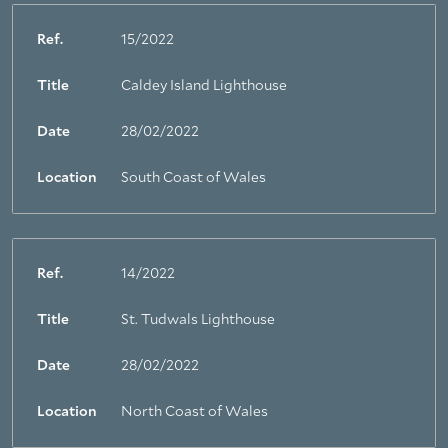
Ref.
15/2022
Title
Caldey Island Lighthouse
Date
28/02/2022
Location
South Coast of Wales
Ref.
14/2022
Title
St. Tudwals Lighthouse
Date
28/02/2022
Location
North Coast of Wales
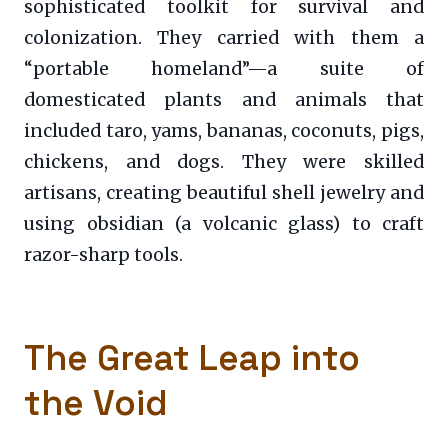
sophisticated toolkit for survival and
colonization. They carried with them a
“portable homeland”—a suite of
domesticated plants and animals that
included taro, yams, bananas, coconuts, pigs,
chickens, and dogs. They were skilled
artisans, creating beautiful shell jewelry and
using obsidian (a volcanic glass) to craft
razor-sharp tools.
The Great Leap into
the Void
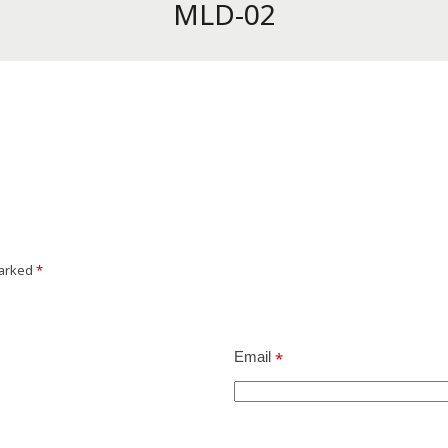
MLD-02
marked
*
Email
*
####
Work order: Repeat the data exactly, without the pictures.

Response area:
Ref.
15/2022
Title
Caldey Island Lighthouse
Date
28/02/2022
Location
South Coast of Wales
Ref.
14/2022
Title
St. Tudwals Lighthouse
Date
28/02/2022
Location
North Coast of Wales
sophisticated toolkit for survival and
colonization. They carried with them a
“portable homeland”—a suite of
domesticated plants and animals that
included taro, yams, bananas, coconuts, pigs,
chickens, and dogs. They were skilled
artisans, creating beautiful shell jewelry and
using obsidian (a volcanic glass) to craft
razor-sharp tools.
The Great Leap into
the Void
MLD-02
marked
*
Email
*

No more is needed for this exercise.